## TASK TO COMPLETE
In the records that follow, find each line with "thầy" and pull it out.

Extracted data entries

────

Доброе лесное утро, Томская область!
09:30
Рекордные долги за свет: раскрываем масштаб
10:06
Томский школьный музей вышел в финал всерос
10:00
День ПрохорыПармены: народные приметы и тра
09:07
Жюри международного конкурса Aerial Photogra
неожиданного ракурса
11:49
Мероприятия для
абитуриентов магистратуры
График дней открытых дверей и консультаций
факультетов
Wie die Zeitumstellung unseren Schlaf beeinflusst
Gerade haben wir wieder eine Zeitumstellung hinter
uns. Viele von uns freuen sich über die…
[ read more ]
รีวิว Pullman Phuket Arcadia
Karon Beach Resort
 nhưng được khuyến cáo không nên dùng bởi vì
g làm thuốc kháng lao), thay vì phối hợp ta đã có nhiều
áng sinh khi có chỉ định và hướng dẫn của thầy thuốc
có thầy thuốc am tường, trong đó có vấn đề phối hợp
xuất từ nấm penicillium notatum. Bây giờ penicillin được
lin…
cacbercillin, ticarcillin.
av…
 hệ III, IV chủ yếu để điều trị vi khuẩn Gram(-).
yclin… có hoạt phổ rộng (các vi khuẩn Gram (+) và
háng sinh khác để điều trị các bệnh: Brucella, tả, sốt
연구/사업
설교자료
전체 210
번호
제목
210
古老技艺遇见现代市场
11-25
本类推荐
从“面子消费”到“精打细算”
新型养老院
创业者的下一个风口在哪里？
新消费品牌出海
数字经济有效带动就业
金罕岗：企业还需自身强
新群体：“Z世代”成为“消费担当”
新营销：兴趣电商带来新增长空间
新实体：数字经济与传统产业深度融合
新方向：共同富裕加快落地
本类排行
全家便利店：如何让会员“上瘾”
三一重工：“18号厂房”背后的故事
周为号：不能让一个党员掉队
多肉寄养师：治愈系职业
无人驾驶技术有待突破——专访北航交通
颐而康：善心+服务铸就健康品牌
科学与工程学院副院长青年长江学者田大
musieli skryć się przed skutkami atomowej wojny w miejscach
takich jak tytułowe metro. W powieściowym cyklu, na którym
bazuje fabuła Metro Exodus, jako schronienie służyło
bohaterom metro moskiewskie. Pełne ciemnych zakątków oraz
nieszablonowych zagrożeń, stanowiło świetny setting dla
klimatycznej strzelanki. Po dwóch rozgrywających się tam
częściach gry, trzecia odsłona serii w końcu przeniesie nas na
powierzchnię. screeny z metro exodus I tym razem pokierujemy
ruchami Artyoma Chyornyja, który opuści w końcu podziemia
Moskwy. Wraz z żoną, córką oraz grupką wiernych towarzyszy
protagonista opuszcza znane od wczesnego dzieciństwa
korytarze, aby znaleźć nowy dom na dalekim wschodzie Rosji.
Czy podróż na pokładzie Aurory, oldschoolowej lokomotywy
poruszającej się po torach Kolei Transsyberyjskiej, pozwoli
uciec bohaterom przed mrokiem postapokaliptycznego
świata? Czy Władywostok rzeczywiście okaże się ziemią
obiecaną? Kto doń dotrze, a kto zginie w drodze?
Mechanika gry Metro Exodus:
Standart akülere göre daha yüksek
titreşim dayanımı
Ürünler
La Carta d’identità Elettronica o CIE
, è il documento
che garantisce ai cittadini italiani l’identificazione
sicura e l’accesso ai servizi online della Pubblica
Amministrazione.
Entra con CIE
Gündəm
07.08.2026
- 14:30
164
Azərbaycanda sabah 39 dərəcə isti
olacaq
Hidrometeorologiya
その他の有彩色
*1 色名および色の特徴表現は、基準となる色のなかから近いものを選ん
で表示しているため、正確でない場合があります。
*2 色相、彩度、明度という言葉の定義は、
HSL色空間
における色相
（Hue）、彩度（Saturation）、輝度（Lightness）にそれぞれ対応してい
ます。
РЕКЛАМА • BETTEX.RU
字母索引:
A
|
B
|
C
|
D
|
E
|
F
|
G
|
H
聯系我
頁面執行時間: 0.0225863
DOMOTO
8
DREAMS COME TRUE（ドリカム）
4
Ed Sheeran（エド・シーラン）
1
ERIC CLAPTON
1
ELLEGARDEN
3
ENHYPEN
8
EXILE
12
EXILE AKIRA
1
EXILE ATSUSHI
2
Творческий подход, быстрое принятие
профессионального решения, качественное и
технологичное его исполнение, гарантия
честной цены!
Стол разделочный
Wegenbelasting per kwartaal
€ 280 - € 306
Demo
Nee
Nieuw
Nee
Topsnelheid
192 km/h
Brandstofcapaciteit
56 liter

────

## TASK RESPONSE
áng sinh khi có chỉ định và hướng dẫn của thầy thuốc
có thầy thuốc am tường, trong đó có vấn đề phối hợp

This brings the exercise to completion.